Längst ist zudem klar: Je mehr Daten über Krebskranke und Krebstherapien verfügbar sind, desto zielgenauer können Früherkennung und Diagnosen erfolgen und desto eher kommen personifizierte Therapien auf den Weg.
Smarte Medizin
Wie Daten die Gesundheitsversorgung verbessern können – darum ging es auch in mehreren Talks über Künstliche Intelligenz (KI). Allerdings sind es weniger ChatGPT, Bard und Co, die Einzug ins Gesundheitswesen halten werden. Google-Experte Dr. Stefan Ebener sieht dort vor allem Experten-KI-Modelle im Einsatz.
„Das sind kleinere Modelle, die hochspezialisiert für konkrete Anwendungsfälle trainiert werden“, sagt er. Dr. Anke Diehl, Chief Transformation Officer der Universitätsmedizin Essen, spricht von einem geschlossenen Ökosystem mit eigenen Patientendaten, das am Uniklinikum bereits genutzt wird – beispielsweise, um Tumorvolumen zu berechnen. Der Vorteil des „eigenen“ Modells: keine Probleme mit Datenschutz und Urheberrecht.

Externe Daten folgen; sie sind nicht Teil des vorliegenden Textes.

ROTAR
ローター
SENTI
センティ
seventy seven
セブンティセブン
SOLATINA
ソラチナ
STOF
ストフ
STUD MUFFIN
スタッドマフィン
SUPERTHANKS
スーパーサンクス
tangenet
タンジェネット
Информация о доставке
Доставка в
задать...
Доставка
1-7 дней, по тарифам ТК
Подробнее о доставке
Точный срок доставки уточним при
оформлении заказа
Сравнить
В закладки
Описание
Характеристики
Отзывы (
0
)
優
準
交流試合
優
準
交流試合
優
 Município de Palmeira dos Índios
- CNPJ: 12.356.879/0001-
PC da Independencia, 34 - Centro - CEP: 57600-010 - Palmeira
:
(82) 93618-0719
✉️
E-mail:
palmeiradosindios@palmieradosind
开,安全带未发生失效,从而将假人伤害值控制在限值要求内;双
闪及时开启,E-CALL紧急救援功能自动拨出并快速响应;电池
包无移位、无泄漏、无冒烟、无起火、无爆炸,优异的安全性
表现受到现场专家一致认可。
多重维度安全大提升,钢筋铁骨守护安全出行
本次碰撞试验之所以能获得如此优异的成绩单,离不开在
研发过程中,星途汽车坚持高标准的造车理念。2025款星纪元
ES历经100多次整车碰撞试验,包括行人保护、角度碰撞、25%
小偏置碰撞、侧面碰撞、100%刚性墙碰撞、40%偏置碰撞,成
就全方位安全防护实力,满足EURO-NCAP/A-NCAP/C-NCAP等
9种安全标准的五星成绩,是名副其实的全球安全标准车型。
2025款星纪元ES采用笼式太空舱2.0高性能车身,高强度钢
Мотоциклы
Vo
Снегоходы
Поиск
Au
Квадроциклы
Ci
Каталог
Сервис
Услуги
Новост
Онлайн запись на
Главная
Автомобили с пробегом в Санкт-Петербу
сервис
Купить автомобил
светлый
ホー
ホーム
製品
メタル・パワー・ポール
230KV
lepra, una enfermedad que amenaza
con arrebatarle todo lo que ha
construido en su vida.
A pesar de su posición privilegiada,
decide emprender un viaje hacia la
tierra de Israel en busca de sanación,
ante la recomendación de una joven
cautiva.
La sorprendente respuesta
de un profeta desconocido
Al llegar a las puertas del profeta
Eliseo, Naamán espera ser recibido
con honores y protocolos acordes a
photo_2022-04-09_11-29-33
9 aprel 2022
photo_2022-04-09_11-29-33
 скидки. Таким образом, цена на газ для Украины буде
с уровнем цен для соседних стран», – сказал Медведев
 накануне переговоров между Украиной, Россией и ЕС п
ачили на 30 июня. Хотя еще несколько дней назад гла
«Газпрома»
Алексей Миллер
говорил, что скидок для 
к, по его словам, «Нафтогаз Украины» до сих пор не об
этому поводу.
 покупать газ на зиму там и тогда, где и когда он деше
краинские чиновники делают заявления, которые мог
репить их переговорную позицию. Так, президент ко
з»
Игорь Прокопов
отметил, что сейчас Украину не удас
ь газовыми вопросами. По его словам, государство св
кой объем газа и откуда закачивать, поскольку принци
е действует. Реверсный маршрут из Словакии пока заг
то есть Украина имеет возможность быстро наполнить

Dafür ist die vorhandene Datenmenge momentan noch geringer und die Ergebnisse somit nicht ganz so genau wie die größerer Systeme. Und so lautet das Gesamtfazit der KI-Interessierten an diesem Tag: Datenschutz ist wertvoll, bremst aber auch aus. Eine vernünftige Lösung muss her, um mehr Daten sicher nutzen zu können.
Doktor TikTok
Auch das ein oder andere bekannte Gesicht ließ sich blicken, zum Beispiel Felix Berndt alias Doc Felix, Arzt und Influencer mit mehr als einer Million Followern in den sozialen Medien. „Ich fand schon im Medizinstudium schade, dass sich alles um Krankheit dreht und so wenig um Gesundheit. In meinen Praktika habe ich dann erlebt, dass ich auch meine Patienten nicht wirklich von einem gesunden Lebensstil überzeugen konnte“, erzählt Berndt im Saal des Collosseum-Theaters.
Vor acht oder neun Jahren habe er sich dann auf Instagram angemeldet und festgestellt: Wenn Influencer ohne medizinische Ausbildung Tipps für mehr Bewegung oder gesünderes Essen geben, hören die Follower zu. Also hat Berndt beides miteinander vereint. Bis heute frage er sich, warum Menschen Influencern mehr Glauben schenken als ihren Ärztinnen und Ärzten – und wie man sich diese Diskrepanz zunutze machen kann.
Er selbst hat mit seinen Videos einen Weg gefunden. Berndt: „Neulich hat mir eine Followerin erzählt, dass sie wegen eines Videos von mir mit dem Rauchen aufgehört hat.“ Und so zeigt sich einmal mehr, dass die Zukunft der Medizin digital ist.